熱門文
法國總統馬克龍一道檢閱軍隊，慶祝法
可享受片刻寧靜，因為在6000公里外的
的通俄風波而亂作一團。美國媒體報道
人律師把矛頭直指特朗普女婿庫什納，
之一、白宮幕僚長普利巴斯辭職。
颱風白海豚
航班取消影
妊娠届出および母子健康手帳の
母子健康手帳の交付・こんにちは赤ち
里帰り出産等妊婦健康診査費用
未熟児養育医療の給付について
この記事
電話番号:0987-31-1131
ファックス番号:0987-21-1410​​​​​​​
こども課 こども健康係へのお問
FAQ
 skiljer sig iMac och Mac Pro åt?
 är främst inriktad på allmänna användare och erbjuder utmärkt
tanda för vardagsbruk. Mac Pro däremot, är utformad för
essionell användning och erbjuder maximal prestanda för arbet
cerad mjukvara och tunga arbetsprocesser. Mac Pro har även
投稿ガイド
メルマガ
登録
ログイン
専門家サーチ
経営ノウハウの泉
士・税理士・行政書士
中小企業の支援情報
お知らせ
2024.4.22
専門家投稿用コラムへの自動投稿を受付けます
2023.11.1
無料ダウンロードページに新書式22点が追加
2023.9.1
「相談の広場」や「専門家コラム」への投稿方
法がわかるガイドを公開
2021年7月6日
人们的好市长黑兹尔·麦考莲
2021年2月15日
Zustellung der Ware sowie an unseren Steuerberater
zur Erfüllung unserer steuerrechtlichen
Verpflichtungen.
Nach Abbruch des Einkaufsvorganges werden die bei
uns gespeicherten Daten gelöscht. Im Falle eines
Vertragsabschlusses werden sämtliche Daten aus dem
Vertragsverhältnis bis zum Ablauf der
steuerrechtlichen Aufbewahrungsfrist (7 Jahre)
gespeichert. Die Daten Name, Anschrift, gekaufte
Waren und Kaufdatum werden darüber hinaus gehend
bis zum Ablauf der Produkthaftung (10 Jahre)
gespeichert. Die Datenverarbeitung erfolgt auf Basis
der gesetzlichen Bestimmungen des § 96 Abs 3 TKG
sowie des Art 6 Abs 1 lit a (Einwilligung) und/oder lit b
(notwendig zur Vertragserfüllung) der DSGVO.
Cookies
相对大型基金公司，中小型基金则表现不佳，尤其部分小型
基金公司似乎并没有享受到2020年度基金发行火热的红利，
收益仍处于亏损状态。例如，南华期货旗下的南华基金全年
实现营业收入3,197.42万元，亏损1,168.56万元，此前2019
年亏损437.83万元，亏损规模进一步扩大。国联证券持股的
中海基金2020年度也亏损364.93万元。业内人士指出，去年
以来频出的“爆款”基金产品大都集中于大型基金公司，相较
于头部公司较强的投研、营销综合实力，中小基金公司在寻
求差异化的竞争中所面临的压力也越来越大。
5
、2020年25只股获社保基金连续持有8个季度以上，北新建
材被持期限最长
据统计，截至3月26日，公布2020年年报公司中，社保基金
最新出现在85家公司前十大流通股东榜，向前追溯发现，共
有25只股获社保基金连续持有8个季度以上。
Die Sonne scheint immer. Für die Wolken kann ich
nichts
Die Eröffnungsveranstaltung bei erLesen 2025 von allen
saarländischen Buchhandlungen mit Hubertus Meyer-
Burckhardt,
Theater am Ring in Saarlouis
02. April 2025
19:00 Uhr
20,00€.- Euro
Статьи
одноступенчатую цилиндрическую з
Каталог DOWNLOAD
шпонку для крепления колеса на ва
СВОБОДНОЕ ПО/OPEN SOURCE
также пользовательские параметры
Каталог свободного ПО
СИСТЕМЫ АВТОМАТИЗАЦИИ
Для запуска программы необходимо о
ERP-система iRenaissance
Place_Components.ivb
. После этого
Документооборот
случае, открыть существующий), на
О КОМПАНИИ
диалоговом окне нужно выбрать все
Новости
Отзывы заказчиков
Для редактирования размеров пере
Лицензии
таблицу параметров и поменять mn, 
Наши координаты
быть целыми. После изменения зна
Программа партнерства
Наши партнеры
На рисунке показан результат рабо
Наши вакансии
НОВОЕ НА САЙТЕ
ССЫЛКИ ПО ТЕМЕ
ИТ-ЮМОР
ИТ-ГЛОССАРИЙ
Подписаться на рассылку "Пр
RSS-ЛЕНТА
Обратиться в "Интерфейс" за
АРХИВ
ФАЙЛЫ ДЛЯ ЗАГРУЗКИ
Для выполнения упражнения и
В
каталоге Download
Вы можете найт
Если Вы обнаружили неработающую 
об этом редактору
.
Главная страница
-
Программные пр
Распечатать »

### ASSIGNMENT
Return the data exactly. Include every record.

### FINISHED TASK
熱門文
法國總統馬克龍一道檢閱軍隊，慶祝法
可享受片刻寧靜，因為在6000公里外的
的通俄風波而亂作一團。美國媒體報道
人律師把矛頭直指特朗普女婿庫什納，
之一、白宮幕僚長普利巴斯辭職。
颱風白海豚
航班取消影
妊娠届出および母子健康手帳の
母子健康手帳の交付・こんにちは赤ち
里帰り出産等妊婦健康診査費用
未熟児養育医療の給付について
この記事
電話番号:0987-31-1131
ファックス番号:0987-21-1410​​​​​​​
こども課 こども健康係へのお問
FAQ
 skiljer sig iMac och Mac Pro åt?
 är främst inriktad på allmänna användare och erbjuder utmärkt
tanda för vardagsbruk. Mac Pro däremot, är utformad för
essionell användning och erbjuder maximal prestanda för arbet
cerad mjukvara och tunga arbetsprocesser. Mac Pro har även
投稿ガイド
メルマガ
登録
ログイン
専門家サーチ
経営ノウハウの泉
士・税理士・行政書士
中小企業の支援情報
お知らせ
2024.4.22
専門家投稿用コラムへの自動投稿を受付けます
2023.11.1
無料ダウンロードページに新書式22点が追加
2023.9.1
「相談の広場」や「専門家コラム」への投稿方
法がわかるガイドを公開
2021年7月6日
人们的好市长黑兹尔·麦考莲
2021年2月15日
Zustellung der Ware sowie an unseren Steuerberater
zur Erfüllung unserer steuerrechtlichen
Verpflichtungen.
Nach Abbruch des Einkaufsvorganges werden die bei
uns gespeicherten Daten gelöscht. Im Falle eines
Vertragsabschlusses werden sämtliche Daten aus dem
Vertragsverhältnis bis zum Ablauf der
steuerrechtlichen Aufbewahrungsfrist (7 Jahre)
gespeichert. Die Daten Name, Anschrift, gekaufte
Waren und Kaufdatum werden darüber hinaus gehend
bis zum Ablauf der Produkthaftung (10 Jahre)
gespeichert. Die Datenverarbeitung erfolgt auf Basis
der gesetzlichen Bestimmungen des § 96 Abs 3 TKG
sowie des Art 6 Abs 1 lit a (Einwilligung) und/oder lit b
(notwendig zur Vertragserfüllung) der DSGVO.
Cookies
相对大型基金公司，中小型基金则表现不佳，尤其部分小型
基金公司似乎并没有享受到2020年度基金发行火热的红利，
收益仍处于亏损状态。例如，南华期货旗下的南华基金全年
实现营业收入3,197.42万元，亏损1,168.56万元，此前2019
年亏损437.83万元，亏损规模进一步扩大。国联证券持股的
中海基金2020年度也亏损364.93万元。业内人士指出，去年
以来频出的“爆款”基金产品大都集中于大型基金公司，相较
于头部公司较强的投研、营销综合实力，中小基金公司在寻
求差异化的竞争中所面临的压力也越来越大。
5
、2020年25只股获社保基金连续持有8个季度以上，北新建
材被持期限最长
据统计，截至3月26日，公布2020年年报公司中，社保基金
最新出现在85家公司前十大流通股东榜，向前追溯发现，共
有25只股获社保基金连续持有8个季度以上。
Die Sonne scheint immer. Für die Wolken kann ich
nichts
Die Eröffnungsveranstaltung bei erLesen 2025 von allen
saarländischen Buchhandlungen mit Hubertus Meyer-
Burckhardt,
Theater am Ring in Saarlouis
02. April 2025
19:00 Uhr
20,00€.- Euro
Статьи
одноступенчатую цилиндрическую з
Каталог DOWNLOAD
шпонку для крепления колеса на ва
СВОБОДНОЕ ПО/OPEN SOURCE
также пользовательские параметры
Каталог свободного ПО
СИСТЕМЫ АВТОМАТИЗАЦИИ
Для запуска программы необходимо о
ERP-система iRenaissance
Place_Components.ivb
. После этого
Документооборот
случае, открыть существующий), на
О КОМПАНИИ
диалоговом окне нужно выбрать все
Новости
Отзывы заказчиков
Для редактирования размеров пере
Лицензии
таблицу параметров и поменять mn, 
Наши координаты
быть целыми. После изменения зна
Программа партнерства
Наши партнеры
На рисунке показан результат рабо
Наши вакансии
НОВОЕ НА САЙТЕ
ССЫЛКИ ПО ТЕМЕ
ИТ-ЮМОР
ИТ-ГЛОССАРИЙ
Подписаться на рассылку "Пр
RSS-ЛЕНТА
Обратиться в "Интерфейс" за
АРХИВ
ФАЙЛЫ ДЛЯ ЗАГРУЗКИ
Для выполнения упражнения и
В
каталоге Download
Вы можете найт
Если Вы обнаружили неработающую 
об этом редактору
.
Главная страница
-
Программные пр
Распечатать »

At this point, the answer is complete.